While cash-strapped Pakistan seeks an $8 billion IMF bailout package, a report suggests that its financial woes continue to intensify.

Country's currency depreciation and interest rate hike during July and September have pushed its debt and liabilities to nearly Rs 31 trillion at the end of September. 

According to the latest statistics released by the State Bank of Pakistan (SBP), by the end of the first quarter of the current fiscal year, Pakistan's total debt and liabilities soared to Rs 30.9 trillion, an increase of Rs 984 billion, or 3.3 per cent, in the overall debt in just three months. 

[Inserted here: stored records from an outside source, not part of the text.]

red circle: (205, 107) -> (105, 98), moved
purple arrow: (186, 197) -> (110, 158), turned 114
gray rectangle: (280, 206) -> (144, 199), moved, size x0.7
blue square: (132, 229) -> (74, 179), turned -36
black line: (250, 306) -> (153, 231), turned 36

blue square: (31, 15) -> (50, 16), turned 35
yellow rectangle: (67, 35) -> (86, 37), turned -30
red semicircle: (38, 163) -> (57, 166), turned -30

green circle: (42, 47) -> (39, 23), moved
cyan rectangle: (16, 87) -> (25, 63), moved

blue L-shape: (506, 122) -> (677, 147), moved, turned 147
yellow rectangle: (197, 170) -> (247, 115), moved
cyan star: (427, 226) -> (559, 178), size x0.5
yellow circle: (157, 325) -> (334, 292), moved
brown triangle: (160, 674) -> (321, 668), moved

The report further added that the gross public debt, which is the direct responsibility of the government, stood at Rs 25.8 trillion. 

There was an increase of Rs 839 billion in the gross public debt in three months, which was far higher than the overall budget deficit of Rs 542 billion for the period, news agency PTI reported. 

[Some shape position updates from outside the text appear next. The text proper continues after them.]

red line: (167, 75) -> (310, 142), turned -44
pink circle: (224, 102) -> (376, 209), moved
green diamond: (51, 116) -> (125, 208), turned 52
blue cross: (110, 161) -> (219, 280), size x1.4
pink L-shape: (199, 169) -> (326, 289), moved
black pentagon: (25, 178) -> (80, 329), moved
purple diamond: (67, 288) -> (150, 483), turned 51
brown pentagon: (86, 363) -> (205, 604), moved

Prime Minister Imran Khan-led Pakistan may miss getting an IMF bailout by January 15 as the global lender wants the government to adopt tougher measures to address the external sector imbalances before sending the country's case to its Executive Board, a media report said Friday.

Pakistan is seeking $8 billion from the International Monetary Fund (IMF) to bail itself out from a severe balance-of-payments crisis that threatens to cripple the country's economy.